Religious News From Around the Web August 3, 2020
Catholic Schools Closing, Do Religious Voters like Biden or Trump? John Lewis Mourned at Ebeneezer Baptist Church, Next SCOTUS Religious Liberty Case, Battle over in-person worship, Hajj Restrictions hit Muslims
Catholic Schools Closing Affects Low Income Students
At least 100 Catholic schools will close this fall, restricting options for low-income families and students of color who have chosen the Catholic schools as a safer and more studious alternative to public schools. During the pandemic, many parents can no longer afford tuition, which provides about 80 percent of a Catholic school’s revenue. The recent Supreme Court case, Espinoza vs. Montana Dept of Revenue may eventually allow some public support for religious education.
Do Religious Voters Like Trump or Biden Best?

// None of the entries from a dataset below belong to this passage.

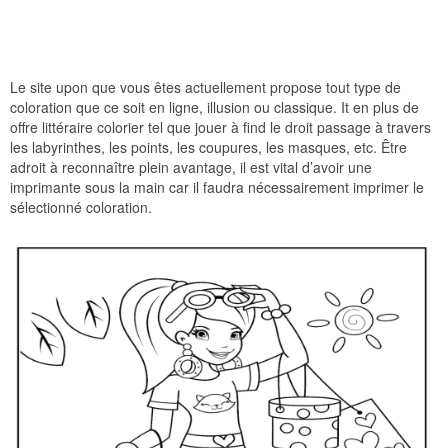
Le site upon que vous êtes actuellement propose tout type de
coloration que ce soit en ligne, illusion ou classique. It en plus de
offre littéraire colorier tel que jouer à find le droit passage à travers
les labyrinthes, les points, les coupures, les masques, etc. Être
adroit à reconnaître plein avantage, il est vital d’avoir une
imprimante sous la main car il faudra nécessairement imprimer le
sélectionné coloration.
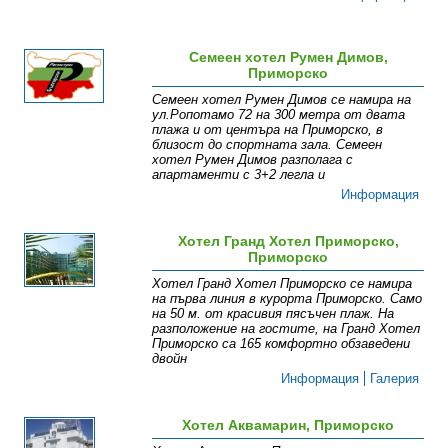
Семеен хотел Румен Димов,
Приморско
Семеен хотел Румен Димов се намира на
ул.Ропотамо 72 на 300 метра от двата
плажа и от центъра на Приморско, в
близост до спортната зала. Семеен
хотел Румен Димов разполага с
апартаменти с 3+2 легла и
Информация
Хотел Гранд Хотел Приморско,
Приморско
Хотел Гранд Хотел Приморско се намира
на първа линия в курорта Приморско. Само
на 50 м. от красивия пясъчен плаж. На
разположение на гостите, на Гранд Хотел
Приморско са 165 комфортно обзаведени
двойн
Информация
Галерия
Хотел Аквамарин, Приморско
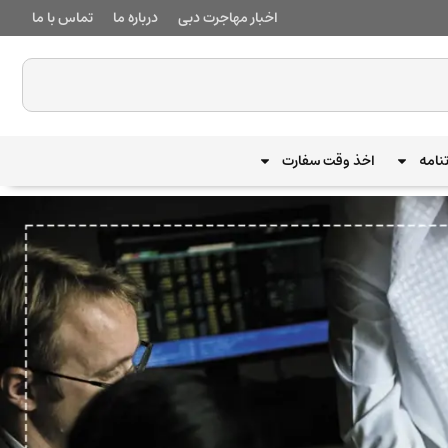
اخبار مهاجرت دبی
درباره ما
تماس با ما
نامه
اخذ وقت سفارت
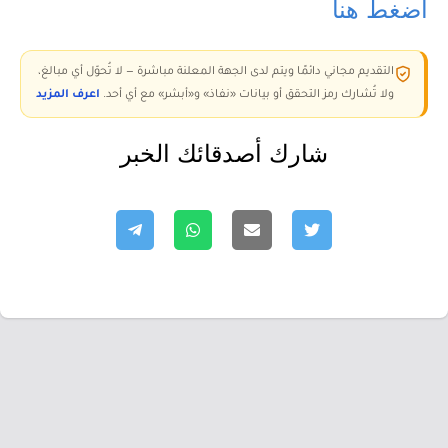
اضغط هنا
التقديم مجاني دائمًا ويتم لدى الجهة المعلنة مباشرة — لا تُحوّل أي مبالغ،
ولا تُشارك رمز التحقق أو بيانات «نفاذ» و«أبشر» مع أي أحد.
اعرف المزيد
شارك أصدقائك الخبر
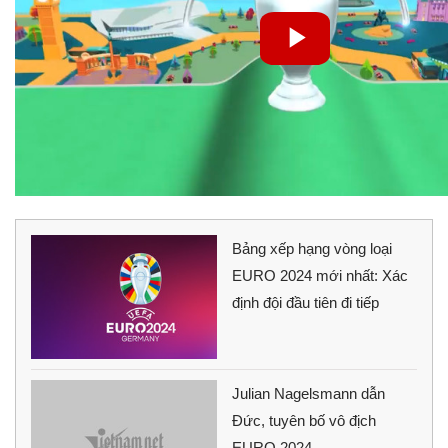
Bảng xếp hạng vòng loại
EURO 2024 mới nhất: Xác
định đội đầu tiên đi tiếp
Julian Nagelsmann dẫn
Đức, tuyên bố vô địch
EURO 2024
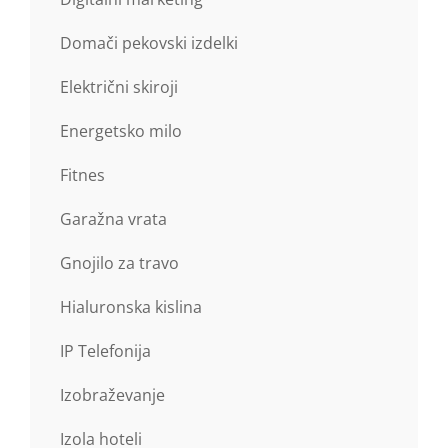
Domači pekovski izdelki
Električni skiroji
Energetsko milo
Fitnes
Garažna vrata
Gnojilo za travo
Hialuronska kislina
IP Telefonija
Izobraževanje
Izola hoteli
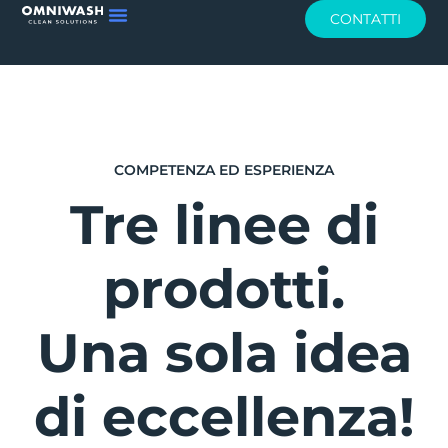
CONTATTI
COMPETENZA ED ESPERIENZA
Tre linee di
prodotti.
Una sola idea
di eccellenza!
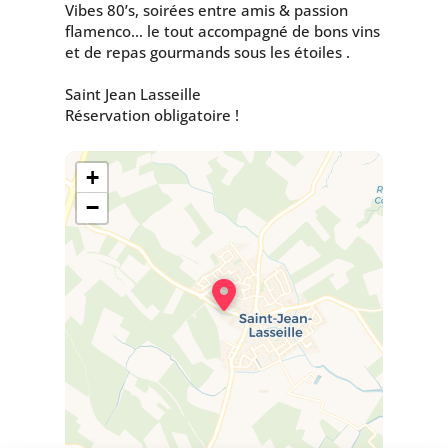
Vibes 80’s, soirées entre amis & passion
flamenco… le tout accompagné de bons vins
et de repas gourmands sous les étoiles .
Saint Jean Lasseille
Réservation obligatoire !
+
−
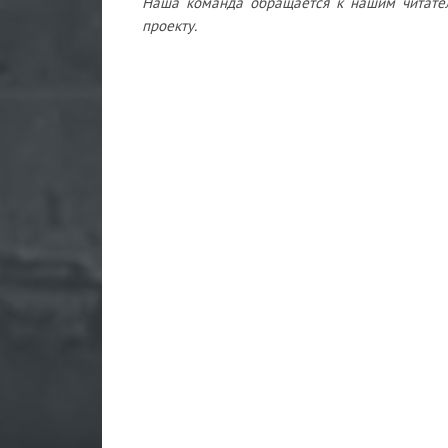
Наша команда обращается к нашим читате
проекту.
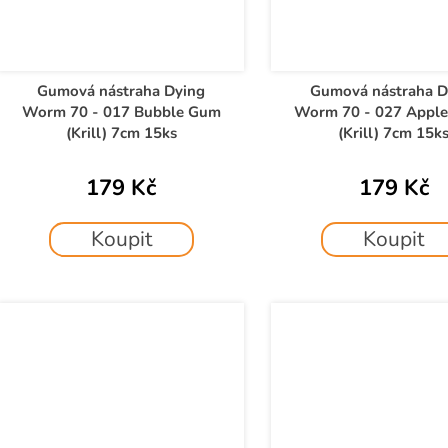
Gumová nástraha Dying
Gumová nástraha D
Worm 70 - 017 Bubble Gum
Worm 70 - 027 Apple
(Krill) 7cm 15ks
(Krill) 7cm 15k
179 Kč
179 Kč
Koupit
Koupit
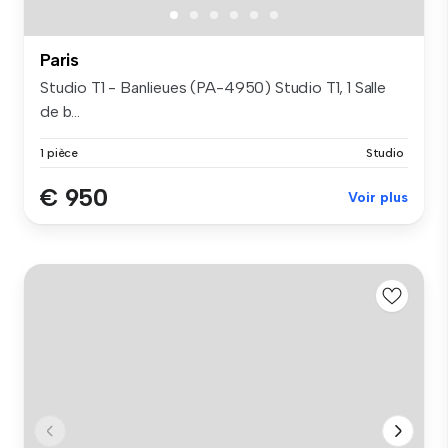
Paris
Studio T1 - Banlieues (PA-4950) Studio T1, 1 Salle
de b...
1 pièce
Studio
€ 950
Voir plus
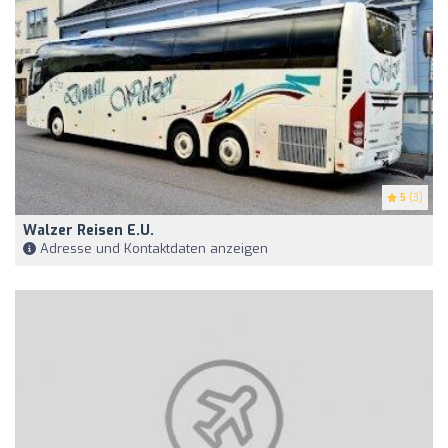
5
(3)
Walzer Reisen E.U.
Adresse und Kontaktdaten anzeigen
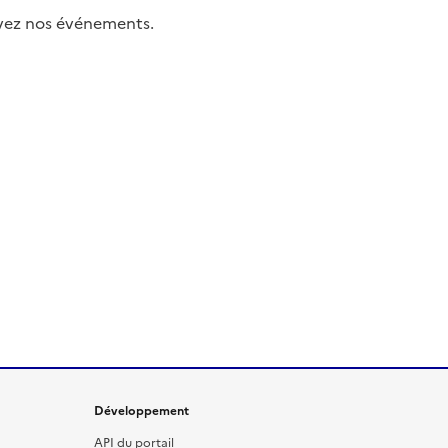
uivez nos événements.
Développement
API du portail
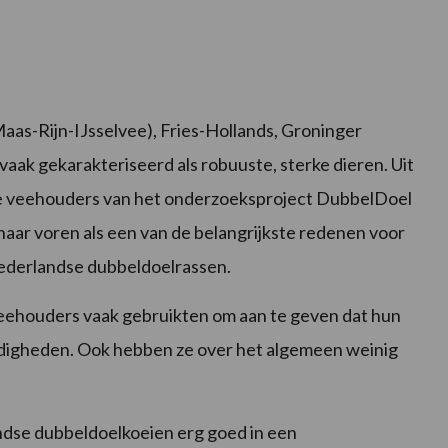
as-Rijn-IJsselvee), Fries-Hollands, Groninger
aak gekarakteriseerd als robuuste, sterke dieren. Uit
e veehouders van het onderzoeksproject DubbelDoel
aar voren als een van de belangrijkste redenen voor
Nederlandse dubbeldoelrassen.
 veehouders vaak gebruikten om aan te geven dat hun
ndigheden. Ook hebben ze over het algemeen weinig
dse dubbeldoelkoeien erg goed in een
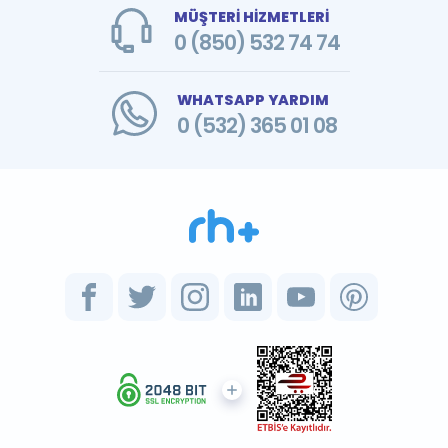
MÜŞTERİ HİZMETLERİ
0 (850) 532 74 74
WHATSAPP YARDIM
0 (532) 365 01 08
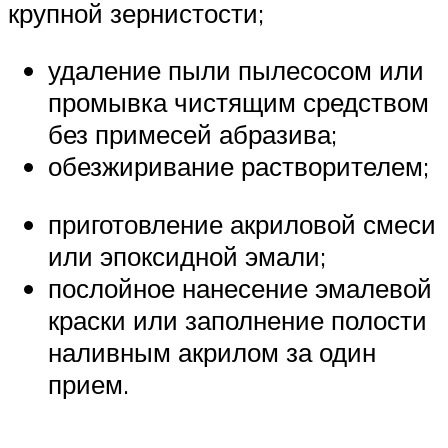
крупной зернистости;
удаление пыли пылесосом или
промывка чистящим средством
без примесей абразива;
обезжиривание растворителем;
приготовление акриловой смеси
или эпоксидной эмали;
послойное нанесение эмалевой
краски или заполнение полости
наливным акрилом за один
прием.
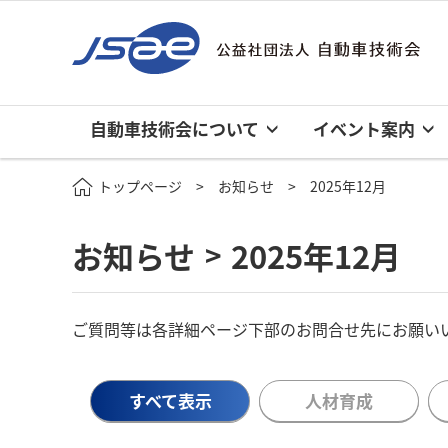
自動車技術会について
イベント案内
トップページ
お知らせ
2025年12月
お知らせ
2025年12月
>
ご質問等は各詳細ページ下部のお問合せ先にお願い
すべて表示
人材育成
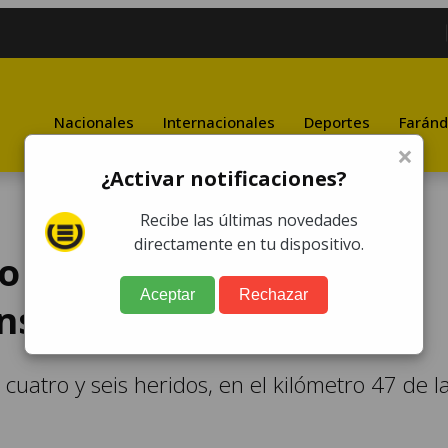
Nacionales
Internacionales
Deportes
Faránd
×
¿Activar notificaciones?
Recibe las últimas novedades
directamente en tu dispositivo.
no suma al menos ocho
Aceptar
Rechazar
nsito
cuatro y seis heridos, en el kilómetro 47 de l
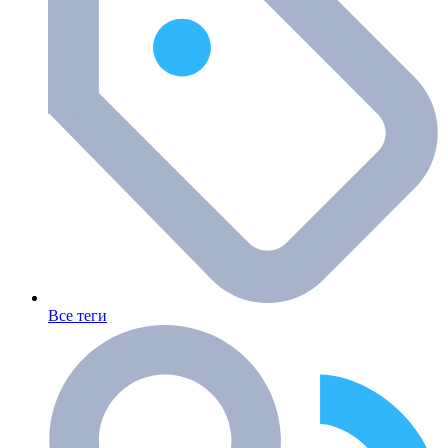
Все теги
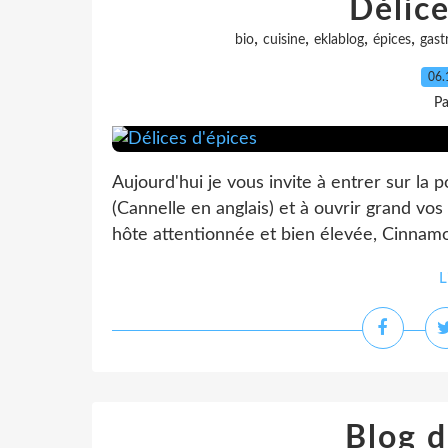
Délice
,
,
,
,
bio
cuisine
eklablog
épices
gast
06.
Pa
Aujourd'hui je vous invite à entrer sur la
(Cannelle en anglais) et à ouvrir grand vos
hôte attentionnée et bien élevée, Cinnamo
L
Blog 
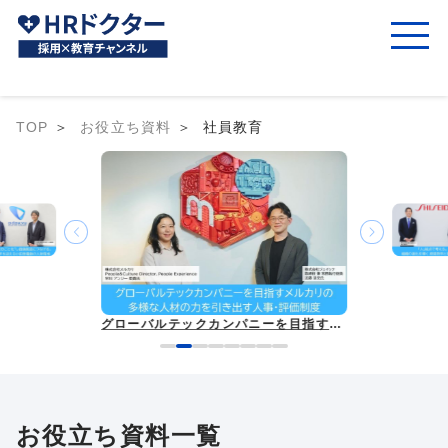
TOP
お役立ち資料
社員教育
グローバルテックカンパニーを目指すメルカリの多様な人材の力を引き出す人事・評価制度
お役立ち資料一覧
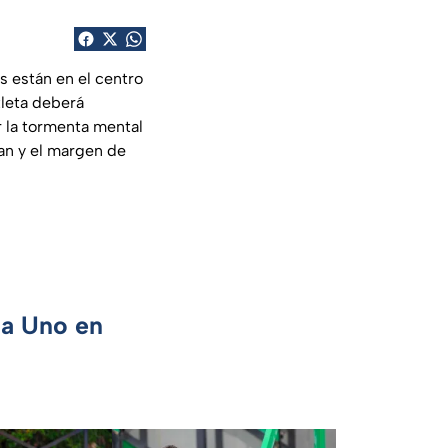
es están en el centro
tleta deberá
r la tormenta mental
an y el margen de
ca Uno en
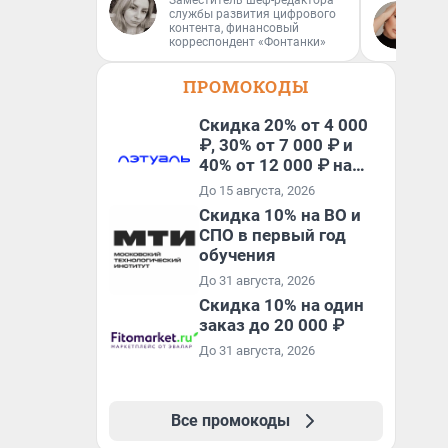
Заместитель шеф-редактора
службы развития цифрового
Ан
контента, финансовый
корреспондент «Фонтанки»
ПРОМОКОДЫ
Скидка 20% от 4 000
₽, 30% от 7 000 ₽ и
40% от 12 000 ₽ на
первый и все
До 15 августа, 2026
повторные заказы по
Скидка 10% на ВО и
промокоду ТРЕНД
СПО в первый год
обучения
До 31 августа, 2026
Скидка 10% на один
заказ до 20 000 ₽
До 31 августа, 2026
Все промокоды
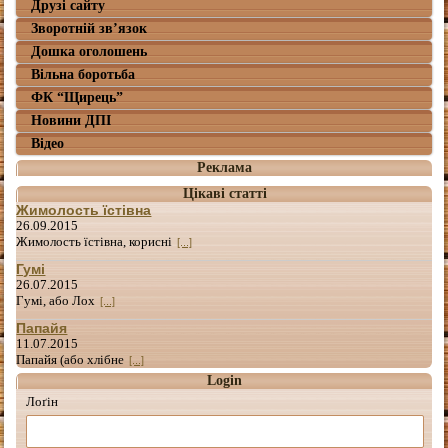
Друзі сайту
Зворотній зв’язок
Дошка оголошень
Вільна боротьба
ФК “Щирець”
Новини ДПІ
Відео
Реклама
Цікаві статті
Жимолость їстівна
26.09.2015
Жимолость їстівна, корисні
[...]
Гумі
26.07.2015
Гумі, або Лох
[...]
Папайя
11.07.2015
Папайя (або хлібне
[...]
Login
Лоґін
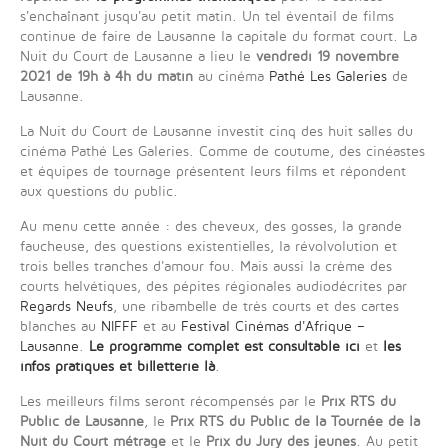
s'enchaînant jusqu'au petit matin. Un tel éventail de films
continue de faire de Lausanne la capitale du format court. La
Nuit du Court de Lausanne a lieu le
vendredi 19 novembre
2021 de 19h à 4h du matin
au cinéma
Pathé Les Galeries
de
Lausanne.
La Nuit du Court de Lausanne investit cinq des huit salles du
cinéma Pathé Les Galeries. Comme de coutume, des cinéastes
et équipes de tournage présentent leurs films et répondent
aux questions du public.
Au menu cette année : des cheveux, des gosses, la grande
faucheuse, des questions existentielles, la révolvolution et
trois belles tranches d'amour fou. Mais aussi la crème des
courts helvétiques, des pépites régionales audiodécrites par
Regards Neufs
, une ribambelle de très courts et des cartes
blanches au
NIFFF
et au
Festival Cinémas d'Afrique –
Lausanne
.
Le programme complet est consultable ici
et
les
infos pratiques et billetterie là
.
Les meilleurs films seront récompensés par le
Prix RTS du
Public de Lausanne
, le
Prix RTS du Public de la Tournée de la
Nuit du Court métrage
et le
Prix du Jury des jeunes
. Au petit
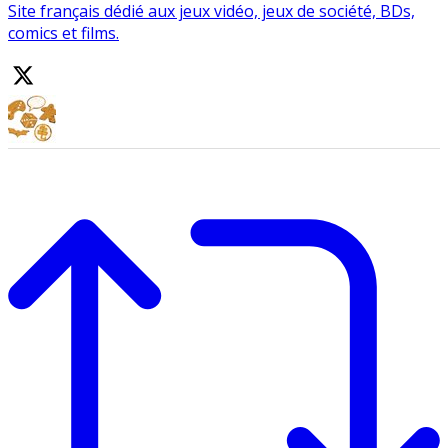
Site français dédié aux jeux vidéo, jeux de société, BDs,
comics et films.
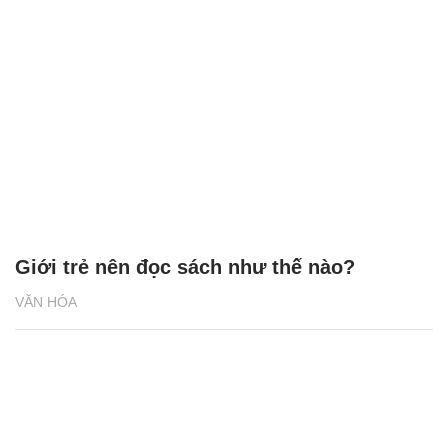
Giới trẻ nên đọc sách như thế nào?
VĂN HÓA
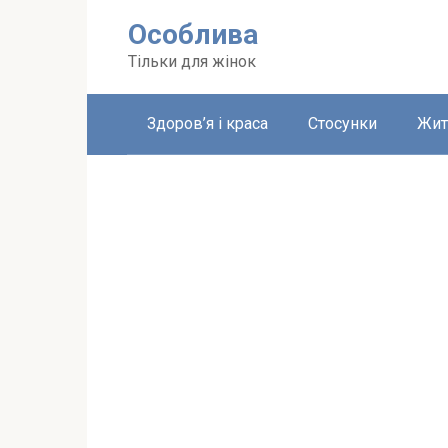
Перейти
Особлива
до
вмісту
Тільки для жінок
Здоров’я і краса
Стосунки
Жит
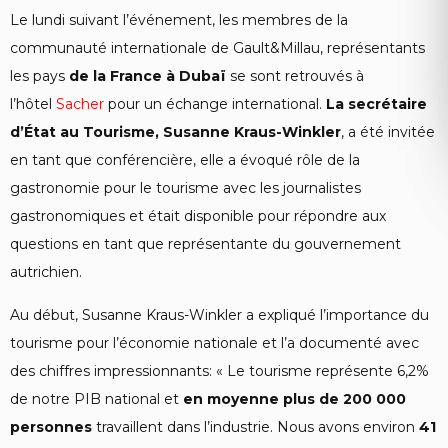
Le lundi suivant l’événement, les membres de la
communauté internationale de Gault&Millau, représentants
les pays
de la France à Dubaï
se sont retrouvés à
l’hôtel
Sacher
pour un échange international.
La secrétaire
d’État au Tourisme, Susanne Kraus-Winkler
, a été invitée
en tant que conférencière, elle a évoqué rôle de la
gastronomie pour le tourisme avec les journalistes
gastronomiques et était disponible pour répondre aux
questions en tant que représentante du gouvernement
autrichien.
Au début, Susanne Kraus-Winkler a expliqué l’importance du
tourisme pour l’économie nationale et l’a documenté avec
des chiffres impressionnants: « Le tourisme représente 6,2%
de notre PIB national et
en moyenne plus de 200 000
personnes
travaillent dans l’industrie. Nous avons environ
41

As the election nears, both presidential candidates are courting the religious voter. The president fulfilled most of the promises he made to evangelical voters and has tried to reduce access to abortion and increase legal protections for faith groups. The former vice president garners support because of his strong personal faith, and he enjoys 90 percent support among Black Protestants who are registered voters.
John Lewis Mourned in Atlanta’s Ebeneezer Baptist Church
Civil Rights icon and member of Congress John Lewis was mourned and his life celebrated July 30 by dignitaries including three former presidents at the historic Ebeneezer Baptist Church in Atlanta once pastored by the Rev. Martin Luther King Jr. Lewis led protesters in the 1965 “Bloody Sunday” march in Selma, Alabama, where he was beaten by state troopers. In an essay Lewis asked to be read after his death, he wrote “In my life I have done all I can to demonstrate that the way of peace, the way of love and nonviolence is the more excellent way. Now it is your turn to let freedom ring.”
Next Religious Liberty Case Nears Supreme Court
The Supreme Court’s recent Bostock decision held that discrimination on the basis of sex or sexual identity was a violation of title VII of the Civil Rights Act of 1964. But another case, Fulton v. Philadelphia will test whether a Catholic agency can be forced out of providing foster care because the agency will not place children with same sex couples.
In-Person Worship? The Battle Continues
“The world we inhabit today, with a pandemic upon us, poses unusual challenges,” wrote Supreme Court Justice Neil Gorsuch in a dissenting opinion to Calvary Chapel Dayton Valley v. Sisolak. “But there is no world in which the Constitution permits Nevada to favor Caesars Palace over Calvary Chapel.” However, Gorsuch was in the minority on the ruling, and so Nevada Gov. Sisolak’s order – restricting church attendance to 50 people while Nevada casinos, breweries, bowling allies and gyms may hold 50 percent of capacity – will stand.
Hajj Restrictions Hit Muslims
Coronavirus restrictions on the Muslim hajj have reduced the usual 2 million faithful to around 1,000 this year, and those that attend must be checked for illness and must be residents of Saudi Arabia. The restrictions have hurt local businesses which depend on the throngs of religious pilgrims for much of their annual sales.